You know, I like a good SVU episode as much as the next guy, but I'm really getting tired of every character and their sister and brother ending up with sexual dysfunction in their past to add cheap gravitas to a story. "Spider-Man/Black Cat" is only the most recent offender because Kevin Smith is way too slow, but it comes on the heels of "Sins Remembered," "Identity Crisis" and the subsequent fallout, and whatnot. I mean, I'm all for dark, mature stories in comics, but there's nothing mature about the sudden revelation of a long-repressed memory of sexual abuse.

Confusing "sex" with "mature" has long been a problem. I'd say that "Batman: TAS" is a more mature series than "Baywatch," because "Batman" had depth of plot and character, and it employed violence and story to evoke emotional reactions and make allegorical points about the actual world; "Baywatch" had bouncing breasts.

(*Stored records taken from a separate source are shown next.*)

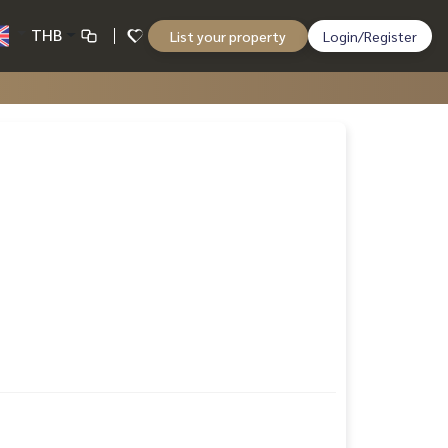
THB
List your property
Login/Register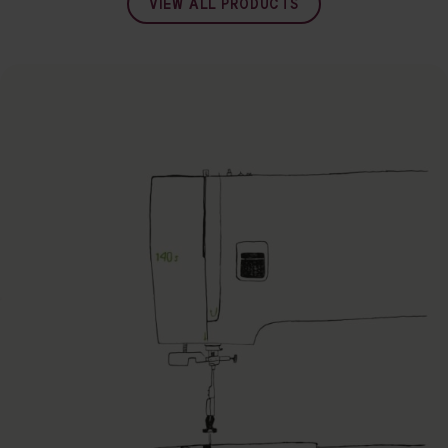
VIEW ALL PRODUCTS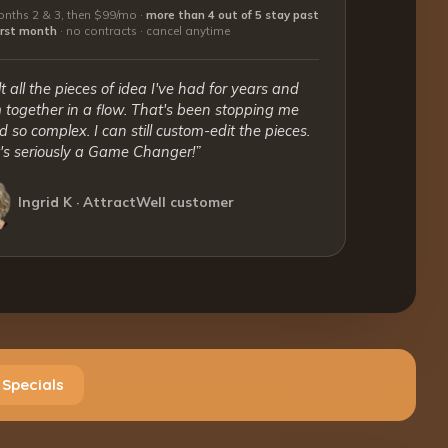
nths 2 & 3, then $99/mo ·
more than 4 out of 5 stay past
first month
·
no contracts · cancel anytime
lt all the pieces of idea I've had for years and
together in a flow. That's been stopping me
 so complex. I can still custom-edit the pieces.
t's seriously a Game Changer!”
Ingrid K · AttractWell customer
 Specials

Sexual abuse is no different from T&A in this regard. It's easy; it's like printing your own emotional impact. After all, it's a terrible adversity to overcome (makes hero seem stronger), it's universally evil (eventual triumph of good over evil), it's humanizing (makes character relatable, vulnerable), and it's often repressed or unmentioned (easily inserted into continuity and never referenced again). It's a writer's emotional wet dream.

Unfortunately, writers finally realized this in an era where talking about sexual indiscretion wasn't taboo for comics, and now it has spilled all over. There was a time when it was shocking that Tim Drake's girlfriend was assaulted (though I don't recall the details of that story); it was stomach-turning when Barbara Drake was shot and then photographed provocatively in "The Killing Joke." When Sue Dibny's rape was revealed, hot on the heels of her brutal death, it felt like nothing so much as adding insult to (fatal) injury. When Felicia Hardy let her black cat out of the bag, my reaction was "oh no, not another one."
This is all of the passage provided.